2002 yılına geldiğimizde arama motorları konusunda Gates büyük bir fırsatı kaçırdığının farkındaydı. Google’ın verileri bunu çok net bir şekilde gösteriyordu: 348 milyon dolar kar. 1 sene sonra Google’ın açıkladığı kar 2002’nin 3 katına 962 milyon dolara ulaşmıştı. Sonunda Gates karlı arama motoru alanına girmeye karar verdi. 2006’da Windows Live Search’ü lanse etti ancak Google’la rekabet edemedi. 2009’da Microsoft yeni bir markayla piyasaya girdi ve Bing’i çıkardı. İlk ‘düşünce motoru’ olarak lanse edilen Bing arama motorları pazarının ancak çok küçük bir payını alabildi ve Gates’e çok pahalıya patladı demek yanlış olmaz. Haziran 2011 itibarıyla, Bing Microsoft’a 2.5 milyar dolar ek masrafa mal olmuştu.
1998’te Gates arama motorlarına yatırım yapsaydı, bugün Microsoft Google’ın yerinde olacaktı. O dönemde tüm enerji ve kaynaklarını web tarayıcılarına adamıştı. Bir röportajında ‘başarı kötü bir öğretmen olabiliyor, akıllı insanları hiçbir zaman kaybetmeyeceklerine inandırabiliyor’ dedi. Dünyanın hızla geliştiğini, herşeyin bu gelişime ayak uydurmak için değiştiğini hiçbir zaman unutmamak lazım. Zamanında çok iyi bir model oturttuysanız ve meyvelerini yediyseniz, bunun böyle ilelebet devam edeceği fikrine kapılabilirsiniz. Oysa aslolan iyiyi daha iyi yapmak, değişen şartlara göre hep gelişmektir.

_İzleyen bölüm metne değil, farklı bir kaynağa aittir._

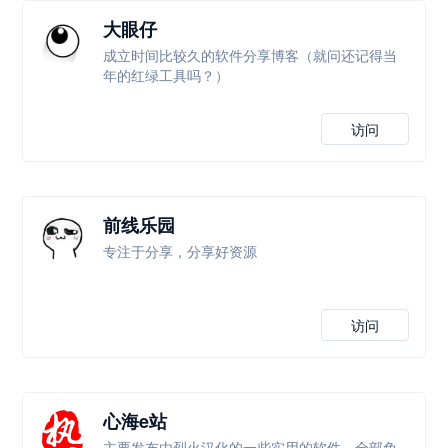
大眼仔
成立时间比较久的软件分享博客（就问还记得当
年的红绿工具吗？）
访问
前线乐园
专注于分享，分享好资源
访问
心海e站
主要发布由烈火汉化的一些实用的软件，全部免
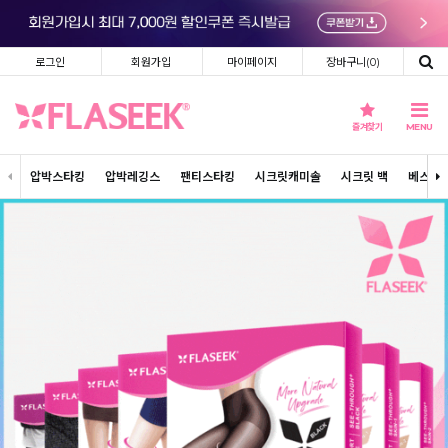
로그인
회원가입
마이페이지
장바구니(
0
)
즐겨찾기
MENU
압박스타킹
압박레깅스
팬티스타킹
시크릿캐미솔
시크릿 백
베스트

Larry Page, Google’la Arama Motorlarının Yıldızı Oldu, Ancak Sosyal Medyayı Kaçırdı
1998’de Larry Page ve Sergey Brin’in kurduğu Google’ın arama motorlarını bambaşka bir boyuta taşıması inanılmaz bir başarı. İlk zamanlarından itibaren Google stratejisini akılcı basit bir plan üzerine kurdu: dikkatli bir şekilde finansal değerini belirledi, Google Maps, Youtube ve Gmail gibi hizmetlerini adım adım geliştirdi. Page de Gates gibi ana faaliyet alanına konsantre oldu, arama motorları alanını büyütürken, sosyal medya devriminin olacağını öngördü ancak harekete geçmedi. 2003 yılında Friendster’ı satın almak için 30 milyon dolar teklif etti ancak Friendster’ın kurucularını satmaya ikna edemedi. O noktada kendi sosyal medya platformunu kurmak için gecikmemeliydi belki de. Ancak 2010’da Google Buzz ve 2011’de yerini bıraktığı Google Plus’a kadar sosyal medyaya yeşil ışık yakmadı. Bir şeyler yapması gerektiğini bilmesine rağmen sosyal medyayı iş planına entegre etmekte gecikti.
Kıssadan hisse potansiyeli görüp ertelememek gerekir. Rekabetin en üst seviyelerde olduğu bir iş dünyasında en büyük hata; fikri ve kaynakları varken harekete geçmemektir.
Bu yazı Dünya Gazetesi'nin Değişim Yelpazesi köşesinde 28.08.2012 tarihinde yayınlanmıştır.